Thanks for the quick response.  I'll check and see if an LU decomposition
will do the trick

As far as my own cholesky code, it is quite a bit slower, even after your
edits.  For a 1000x1000 Float64 matrix (i.e., X = randn(1000,1000); X = X'
* X), here are the timing results I get:

3 Calls of @time choldn(X), the slow one I wrote

elapsed time: 1.313375682 seconds (9102620 bytes allocated)

elapsed time: 1.231566056 seconds (8000096 bytes allocated)

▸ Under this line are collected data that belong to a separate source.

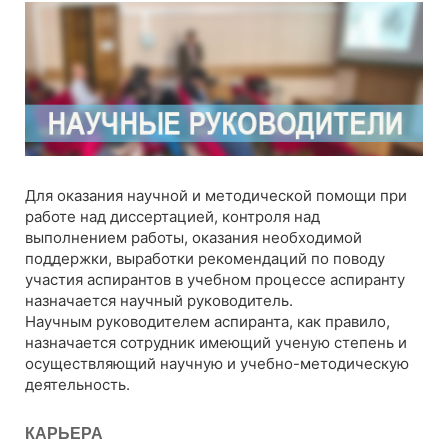
Для оказания научной и методической помощи при
работе над диссертацией, контроля над
выполнением работы, оказания необходимой
поддержки, выработки рекомендаций по поводу
участия аспирантов в учебном процессе аспиранту
назначается научный руководитель.
Научным руководителем аспиранта, как правило,
назначается сотрудник имеющий ученую степень и
осуществляющий научную и учебно-методическую
деятельность.
КАРЬЕРА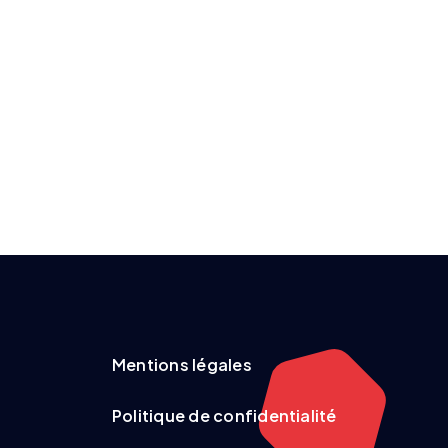
Mentions légales
Politique de confidentialité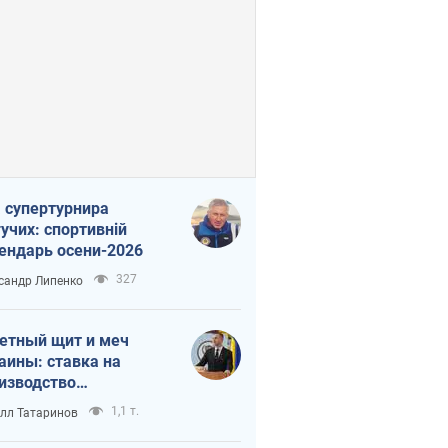
 супертурнира
учих: спортивній
ендарь осени-2026
327
сандр Липенко
етный щит и меч
аины: ставка на
изводство
ственных ракет
1,1 т.
лл Татаринов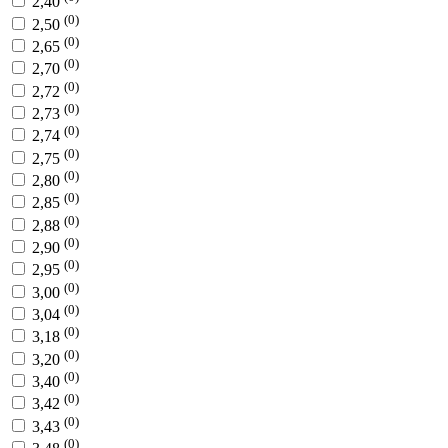
2,40
(0)
2,50
(0)
2,65
(0)
2,70
(0)
2,72
(0)
2,73
(0)
2,74
(0)
2,75
(0)
2,80
(0)
2,85
(0)
2,88
(0)
2,90
(0)
2,95
(0)
3,00
(0)
3,04
(0)
3,18
(0)
3,20
(0)
3,40
(0)
3,42
(0)
3,43
(0)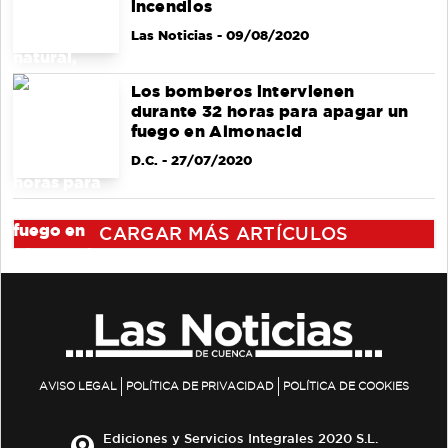
incendios
Las Noticias
- 09/08/2020
Los bomberos intervienen
durante 32 horas para apagar un
fuego en Almonacid
D.C.
- 27/07/2020
CARGAR MÁS ARTÍCULOS
AVISO LEGAL
POLÍTICA DE PRIVACIDAD
POLÍTICA DE COOKIES
Ediciones y Servicios Integrales 2020 S.L.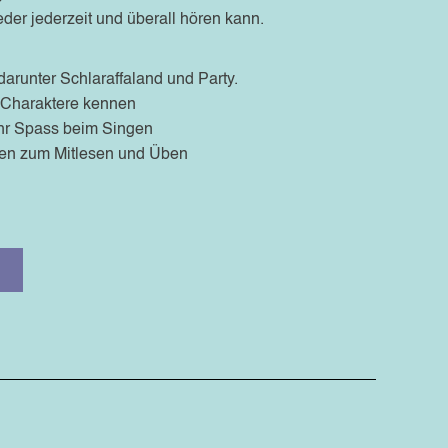
der jederzeit und überall hören kann.
arunter Schlaraffaland und Party.
l-Charaktere kennen
ehr Spass beim Singen
exten zum Mitlesen und Üben
Alternative: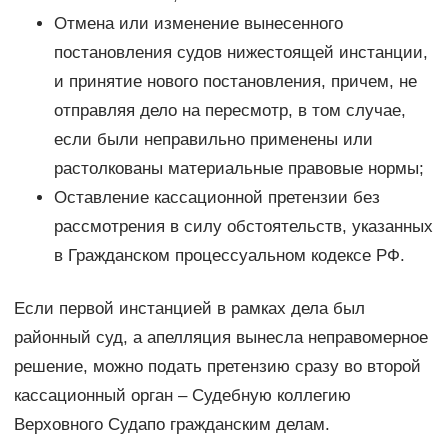
Отмена или изменение вынесенного
постановления судов нижестоящей инстанции,
и принятие нового постановления, причем, не
отправляя дело на пересмотр, в том случае,
если были неправильно применены или
растолкованы материальные правовые нормы;
Оставление кассационной претензии без
рассмотрения в силу обстоятельств, указанных
в Гражданском процессуальном кодексе РФ.
Если первой инстанцией в рамках дела был
районный суд, а апелляция вынесла неправомерное
решение, можно подать претензию сразу во второй
кассационный орган – Судебную коллегию
Верховного Судапо гражданским делам.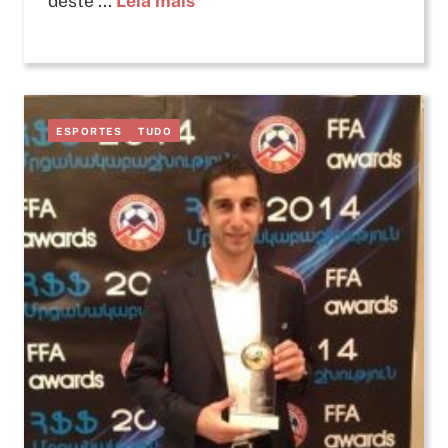
deste ...
Leia mais
ESPORTES
TUDO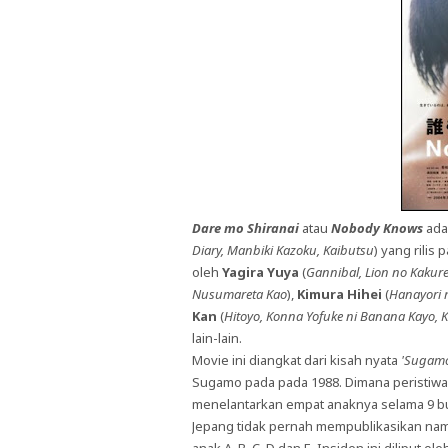
Dare mo Shiranai
atau
Nobody Knows
ada
Diary, Manbiki Kazoku, Kaibutsu
) yang rilis
oleh
Yagira Yuya
(
Gannibal, Lion no Kakure
Nusumareta Kao
),
Kimura Hihei
(
Hanayori
Kan
(
Hitoyo, Konna Yofuke ni Banana Kayo,
lain-lain.
Movie ini diangkat dari kisah nyata
'Sugamo
Sugamo pada pada 1988. Dimana peristiwa 
menelantarkan empat anaknya selama 9 bu
Jepang tidak pernah mempublikasikan nam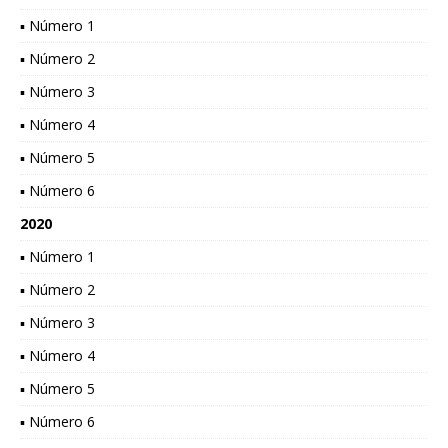
▪ Número 1
▪ Número 2
▪ Número 3
▪ Número 4
▪ Número 5
▪ Número 6
2020
▪ Número 1
▪ Número 2
▪ Número 3
▪ Número 4
▪ Número 5
▪ Número 6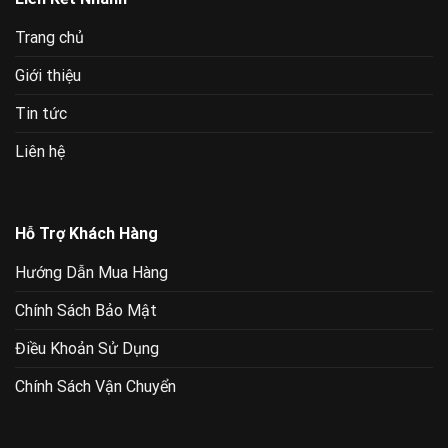
Trang chủ
Giới thiệu
Tin tức
Liên hệ
Hỗ Trợ Khách Hàng
Hướng Dẫn Mua Hàng
Chính Sách Bảo Mật
Điều Khoản Sử Dụng
Chính Sách Vận Chuyển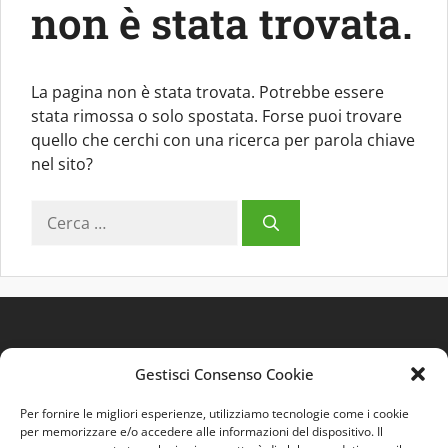
non è stata trovata.
La pagina non è stata trovata. Potrebbe essere
stata rimossa o solo spostata. Forse puoi trovare
quello che cerchi con una ricerca per parola chiave
nel sito?
Ricerca
per:
Gestisci Consenso Cookie
Per fornire le migliori esperienze, utilizziamo tecnologie come i cookie
per memorizzare e/o accedere alle informazioni del dispositivo. Il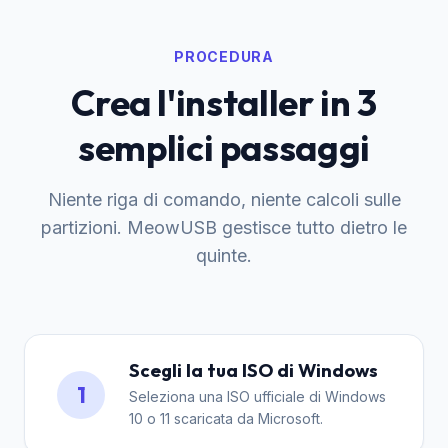
PROCEDURA
Crea l'installer in 3
semplici passaggi
Niente riga di comando, niente calcoli sulle
partizioni. MeowUSB gestisce tutto dietro le
quinte.
Scegli la tua ISO di Windows
1
Seleziona una ISO ufficiale di Windows
10 o 11 scaricata da Microsoft.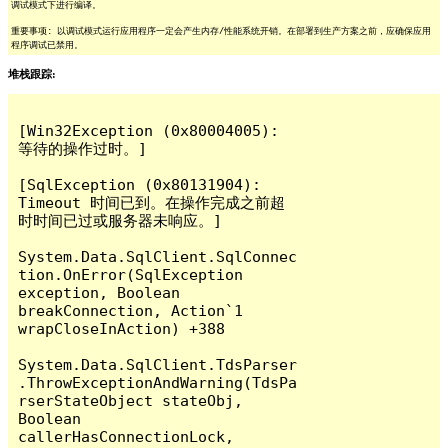
调试模式下进行编译。
重要事项: 以调试模式运行应用程序一定会产生内存/性能系统开销。在部署到生产方案之前，应确保应用
程序调试已禁用。
堆栈跟踪:
[Win32Exception (0x80004005): 
等待的操作过时。]

[SqlException (0x80131904): 
Timeout 时间已到。在操作完成之前超
时时间已过或服务器未响应。]

System.Data.SqlClient.SqlConnec
tion.OnError(SqlException 
exception, Boolean 
breakConnection, Action`1 
wrapCloseInAction) +388

System.Data.SqlClient.TdsParser
.ThrowExceptionAndWarning(TdsPa
rserStateObject stateObj, 
Boolean 
callerHasConnectionLock, 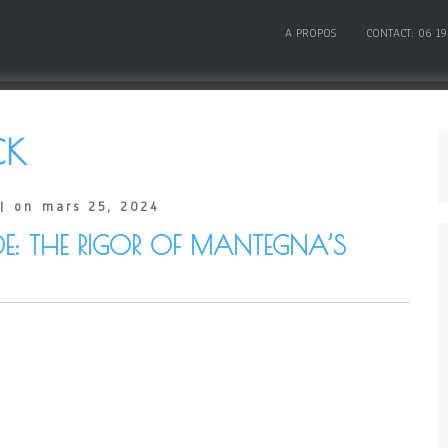
A PROPOS
CONTACT: 06 19
CK
| on mars 25, 2024
DE: THE RIGOR OF MANTEGNA’S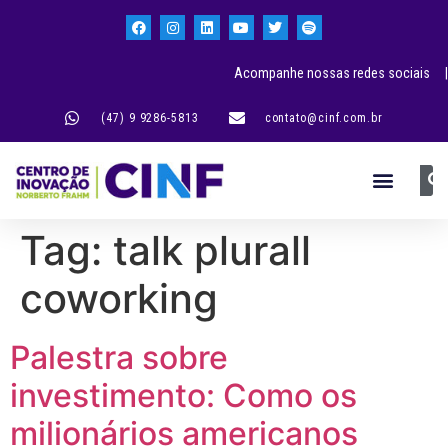
Acompanhe nossas redes sociais |
(47) 9 9286-5813
contato@cinf.com.br
Tag:
talk plurall
coworking
Palestra sobre
investimento: Como os
milionários americanos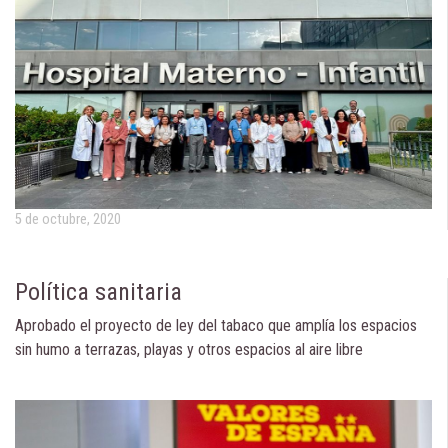
5 de octubre, 2020
Política sanitaria
Aprobado el proyecto de ley del tabaco que amplía los espacios
sin humo a terrazas, playas y otros espacios al aire libre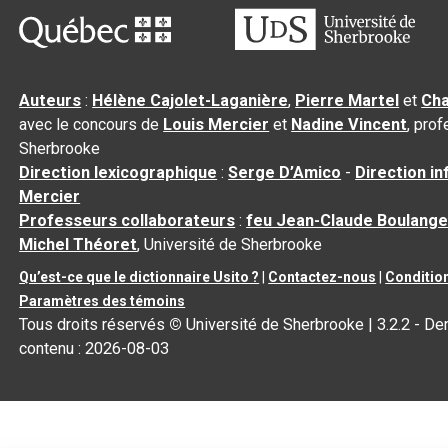
Auteurs
:
Hélène Cajolet-Laganière
,
Pierre Martel
et
Cha
avec le concours de
Louis Mercier
et
Nadine Vincent
, pro
Sherbrooke
Direction lexicographique
:
Serge D’Amico
-
Direction i
Mercier
Professeurs collaborateurs
:
feu Jean-Claude Boulange
Michel Théoret
, Université de Sherbrooke
Qu’est-ce que le dictionnaire Usito ?
|
Contactez-nous
|
Condition
Paramètres des témoins
Tous droits réservés
©
Université de Sherbrooke |
3.2.2
- Der
contenu :
2026-08-03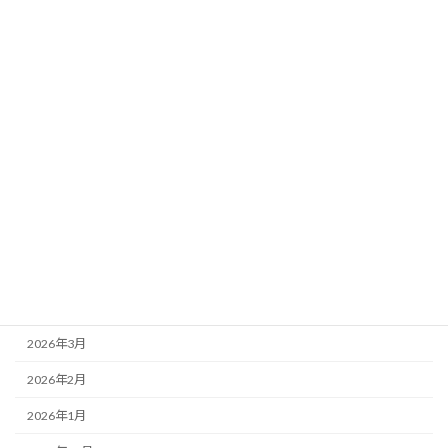
３１ 班長、副班長、役員の仕事について
８２ よくある問い合わせ一覧（ＦＡＱ）
９９ 管理者ごあいさつ
９９ 関連リンクリスト
アーカイブ
2026年7月
2026年6月
2026年5月
2026年4月
2026年3月
2026年2月
2026年1月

elapsed time: 1.240786689 seconds (8000096 bytes allocated)


3 calls of @time chol(X), the built in cholesky factorizer.

elapsed time: 0.032613575 seconds (8000736 bytes allocated)

elapsed time: 0.041127357 seconds (8000688 bytes allocated)

elapsed time: 0.066425175 seconds (8000688 bytes allocated)


If I had to guess, the significant timing differences here are due to smart
multi-threading in the LAPACK cholesky code.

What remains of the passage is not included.